Brief >> The answer must be every line below that contains the string "title".

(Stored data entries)
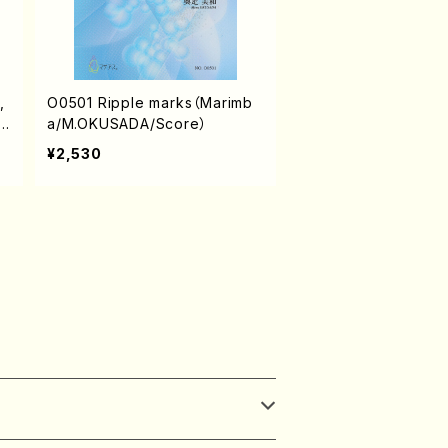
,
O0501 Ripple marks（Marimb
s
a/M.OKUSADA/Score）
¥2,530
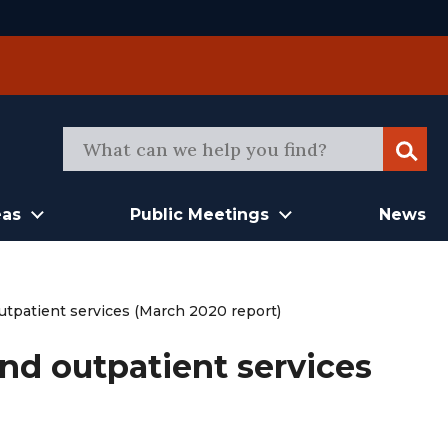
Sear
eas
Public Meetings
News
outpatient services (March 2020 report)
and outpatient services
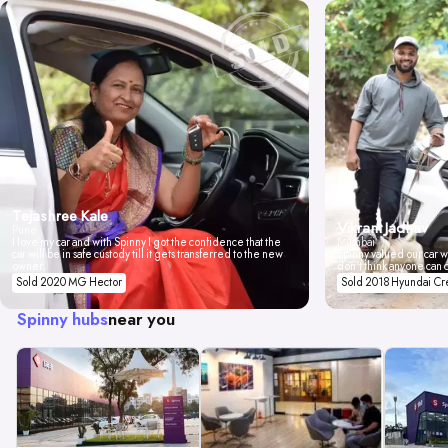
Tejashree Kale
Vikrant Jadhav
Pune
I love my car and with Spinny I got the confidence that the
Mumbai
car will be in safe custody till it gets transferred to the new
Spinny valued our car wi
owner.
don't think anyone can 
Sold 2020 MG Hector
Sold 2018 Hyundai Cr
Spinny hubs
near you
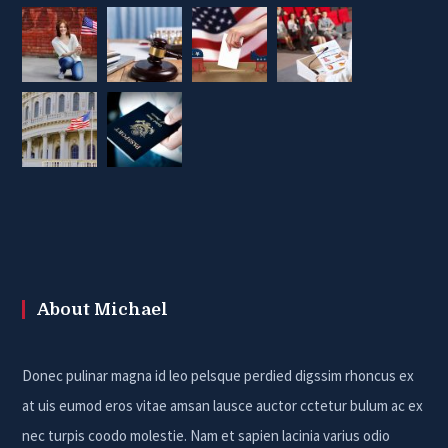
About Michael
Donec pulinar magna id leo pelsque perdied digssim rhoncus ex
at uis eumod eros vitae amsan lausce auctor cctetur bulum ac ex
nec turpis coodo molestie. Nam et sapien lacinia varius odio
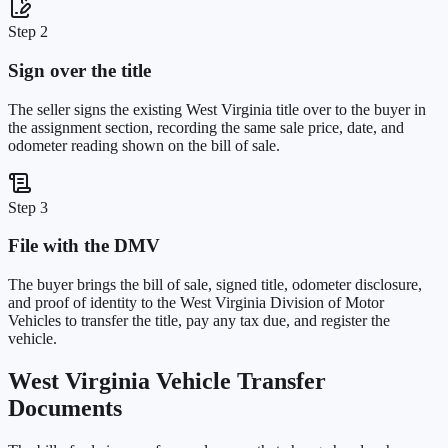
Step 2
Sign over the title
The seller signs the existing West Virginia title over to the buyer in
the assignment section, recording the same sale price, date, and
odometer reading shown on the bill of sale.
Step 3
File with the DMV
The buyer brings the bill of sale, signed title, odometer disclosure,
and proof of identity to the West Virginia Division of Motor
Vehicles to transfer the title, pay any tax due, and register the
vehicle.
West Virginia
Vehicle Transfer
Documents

Answer for the task >>
Sign over the title
The seller signs the existing West Virginia title over to the buyer in
The buyer brings the bill of sale, signed title, odometer disclosure,
Vehicles to transfer the title, pay any tax due, and register the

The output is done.